Talvez seja preocupante que na Coreia do Sul se façam filmes com orçamentos cada vez maiores e que, na data de estreia, ocupem um número esmagador de ecrãs disponíveis, reduzindo o espaço para a diversidade de géneros e propostas, concentrando-se todas as atenções no "blockbuster" da semana, mas a verdade é que «Tube» acabou por desiludir nas bilheteiras locais, o que poderia ser um sinal de que as audiências preferem outro tipo de filme. Por outro lado, de acordo com Darcy Paquet, em Koreanfilm.org, «Taegeukgi» (2004), um filme de Kang Je-kyu, realizador de «Shiri», estreou recentemente num número recorde de ecrãs e está a ser um grande sucesso nas bilheteiras sul-coreanas.
A referência a «Speed» parece ter sido assumida pelo realizador e nada de mal quanto a isso. «Tube» é um filme competente, no que à elaboração e execução das cenas de acção diz respeito. Está repleto de perseguições, tiroteios e combates corpo a corpo, num desfilar de sequências que cumprem com aquilo que se propõem: entretenimento. Mas se o item entretenimento está preenchido, fica a faltar algo a que a maioria de nós costuma dar alguma importância: lógica e coerência. Mesmo não tendo nada contra exageros num filme-pipoca, é difícil de aceitar muitas das coisas que por aqui sucedem, por não se encaixarem no tom geral. Tenta-se fazer um filme de acção, sério, com laivos melodramáticos, reforçados no final (onde se anota o corte mais pronunciado com a mecânica do cinema de Hollywood), mas no meio disto temos de assistir a algumas sequências de acção verdadeiramente cartoonescas.

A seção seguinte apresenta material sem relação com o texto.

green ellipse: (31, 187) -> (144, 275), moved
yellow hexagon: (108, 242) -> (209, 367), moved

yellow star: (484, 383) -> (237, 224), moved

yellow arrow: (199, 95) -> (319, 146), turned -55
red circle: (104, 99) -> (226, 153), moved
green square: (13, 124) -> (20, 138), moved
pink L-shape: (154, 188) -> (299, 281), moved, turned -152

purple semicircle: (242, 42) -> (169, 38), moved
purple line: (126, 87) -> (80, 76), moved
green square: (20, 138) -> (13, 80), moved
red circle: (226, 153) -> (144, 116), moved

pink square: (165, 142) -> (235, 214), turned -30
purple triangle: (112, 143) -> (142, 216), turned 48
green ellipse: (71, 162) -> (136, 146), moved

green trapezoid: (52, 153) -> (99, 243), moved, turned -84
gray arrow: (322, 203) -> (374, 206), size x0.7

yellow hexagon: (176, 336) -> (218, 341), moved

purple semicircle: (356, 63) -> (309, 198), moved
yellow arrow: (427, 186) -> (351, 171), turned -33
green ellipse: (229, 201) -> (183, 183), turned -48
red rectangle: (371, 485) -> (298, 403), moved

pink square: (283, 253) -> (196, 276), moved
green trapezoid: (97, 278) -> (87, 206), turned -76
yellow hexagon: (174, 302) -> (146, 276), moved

O filme arranca em força, com um aparatoso tiroteio, que não pode deixar de gerar sorrisos. Os vilões, em número reduzido, destroem tudo e aniquilam dezenas de polícias, sem deixar cair os óculos escuros ou permitir que a gravata se entorte. Para que sofram algum dano terá de entrar em cena o nosso herói, tipicamente "malcomportado", casualmente vestido e com a barba por fazer. Este verdadeiro revoltado contra o mundo e a sociedade, afogado em sofrimento desde que perdeu o amor da sua vida, dedica-se a perseguir Kang, para aplicar justiça e para se vingar.
O modo "Speed no metropolitano" ainda demora um pouco a chegar. Mesmo antes de embarcarmos num comboio desgovernado e pronto a explodir, já vimos o herói a saltar por entre carris e a sobreviver, limpando o pó dos ombros. Depois disso, ainda iremos vê-lo nada menos do que três vezes a saltar para o interior ou a cair de um comboio em alta velocidade, desafiando e rindo-se na cara das mais elementares leis da física. Depois de tais prodígios, tem de nos custar a engolir as necessidades melodramáticas do final, assentes num pressuposto técnico conveniente para o clímax de um filme de acção.
Já se escreveu nestas páginas sobre alguns bons "dramas de horror" e seria agradável listar um bom "drama de acção" – um filme construído com base nas costumeiras cenas de lutas corpo a corpo, perseguições, explosões, etc., mas que consiga, ainda assim, reter alguma capacidade para nos envolver emocionalmente. Aquilo que «Swiri» não conseguiu ser, apesar de se ter esforçado. Não é certamente esse o caso de «Tube», onde o drama passa ao lado e se dispensaria a escolha, para interesse romântico, de Bae Du-na, fora do seu meio natural – filmes mais modestos em termos de orçamento, mas mais ambiciosos em termos artísticos, como «Barking Dogs Never Bite» (2000) ou «Sympathy for Mr. Vengeance» (2002). Bae tem uma certa tendência para participar em filmes que não funcionam bem nas bilheteiras, pelo que se espera que o facto de tal suceder também com um potencial blockbuster de acção não venha a contribuir para que estúdios e financiadores comecem a intervir, com sugestões alternativas de casting, nos seus projectos futuros.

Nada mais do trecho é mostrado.